===== Input material =====

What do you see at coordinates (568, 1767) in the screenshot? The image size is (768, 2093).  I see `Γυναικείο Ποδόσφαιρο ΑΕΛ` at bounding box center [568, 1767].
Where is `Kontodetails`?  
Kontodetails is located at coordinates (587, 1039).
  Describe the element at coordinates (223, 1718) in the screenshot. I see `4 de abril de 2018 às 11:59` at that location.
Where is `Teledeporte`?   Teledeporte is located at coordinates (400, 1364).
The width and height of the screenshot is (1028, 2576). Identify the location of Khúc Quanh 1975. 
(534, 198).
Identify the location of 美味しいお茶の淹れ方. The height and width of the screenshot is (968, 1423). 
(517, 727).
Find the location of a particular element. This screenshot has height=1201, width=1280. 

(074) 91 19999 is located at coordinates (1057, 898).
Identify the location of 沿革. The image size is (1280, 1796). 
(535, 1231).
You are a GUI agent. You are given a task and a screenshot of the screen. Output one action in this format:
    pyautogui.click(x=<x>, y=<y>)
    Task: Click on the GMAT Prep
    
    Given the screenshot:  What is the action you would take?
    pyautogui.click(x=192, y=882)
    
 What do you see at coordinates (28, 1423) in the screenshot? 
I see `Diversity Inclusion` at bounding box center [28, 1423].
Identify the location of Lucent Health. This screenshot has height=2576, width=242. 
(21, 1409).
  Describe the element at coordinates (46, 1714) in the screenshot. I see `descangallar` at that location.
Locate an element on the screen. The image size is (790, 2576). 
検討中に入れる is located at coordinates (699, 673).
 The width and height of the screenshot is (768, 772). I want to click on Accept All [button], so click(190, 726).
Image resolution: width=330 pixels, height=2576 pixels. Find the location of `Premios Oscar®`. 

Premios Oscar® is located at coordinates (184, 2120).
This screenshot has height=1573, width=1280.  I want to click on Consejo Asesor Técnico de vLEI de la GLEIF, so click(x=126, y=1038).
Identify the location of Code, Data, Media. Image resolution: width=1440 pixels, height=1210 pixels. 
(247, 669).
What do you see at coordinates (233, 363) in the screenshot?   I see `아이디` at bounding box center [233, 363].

=====

## Task details
Keep every word the same. Retype all the material.

## Finished task
What do you see at coordinates (568, 1767) in the screenshot? The image size is (768, 2093).  I see `Γυναικείο Ποδόσφαιρο ΑΕΛ` at bounding box center [568, 1767].
Where is `Kontodetails`?  
Kontodetails is located at coordinates (587, 1039).
  Describe the element at coordinates (223, 1718) in the screenshot. I see `4 de abril de 2018 às 11:59` at that location.
Where is `Teledeporte`?   Teledeporte is located at coordinates (400, 1364).
The width and height of the screenshot is (1028, 2576). Identify the location of Khúc Quanh 1975. 
(534, 198).
Identify the location of 美味しいお茶の淹れ方. The height and width of the screenshot is (968, 1423). 
(517, 727).
Find the location of a particular element. This screenshot has height=1201, width=1280. 

(074) 91 19999 is located at coordinates (1057, 898).
Identify the location of 沿革. The image size is (1280, 1796). 
(535, 1231).
You are a GUI agent. You are given a task and a screenshot of the screen. Output one action in this format:
    pyautogui.click(x=<x>, y=<y>)
    Task: Click on the GMAT Prep
    
    Given the screenshot:  What is the action you would take?
    pyautogui.click(x=192, y=882)
    
 What do you see at coordinates (28, 1423) in the screenshot? 
I see `Diversity Inclusion` at bounding box center [28, 1423].
Identify the location of Lucent Health. This screenshot has height=2576, width=242. 
(21, 1409).
  Describe the element at coordinates (46, 1714) in the screenshot. I see `descangallar` at that location.
Locate an element on the screen. The image size is (790, 2576). 
検討中に入れる is located at coordinates (699, 673).
 The width and height of the screenshot is (768, 772). I want to click on Accept All [button], so click(190, 726).
Image resolution: width=330 pixels, height=2576 pixels. Find the location of `Premios Oscar®`. 

Premios Oscar® is located at coordinates (184, 2120).
This screenshot has height=1573, width=1280.  I want to click on Consejo Asesor Técnico de vLEI de la GLEIF, so click(x=126, y=1038).
Identify the location of Code, Data, Media. Image resolution: width=1440 pixels, height=1210 pixels. 
(247, 669).
What do you see at coordinates (233, 363) in the screenshot?   I see `아이디` at bounding box center [233, 363].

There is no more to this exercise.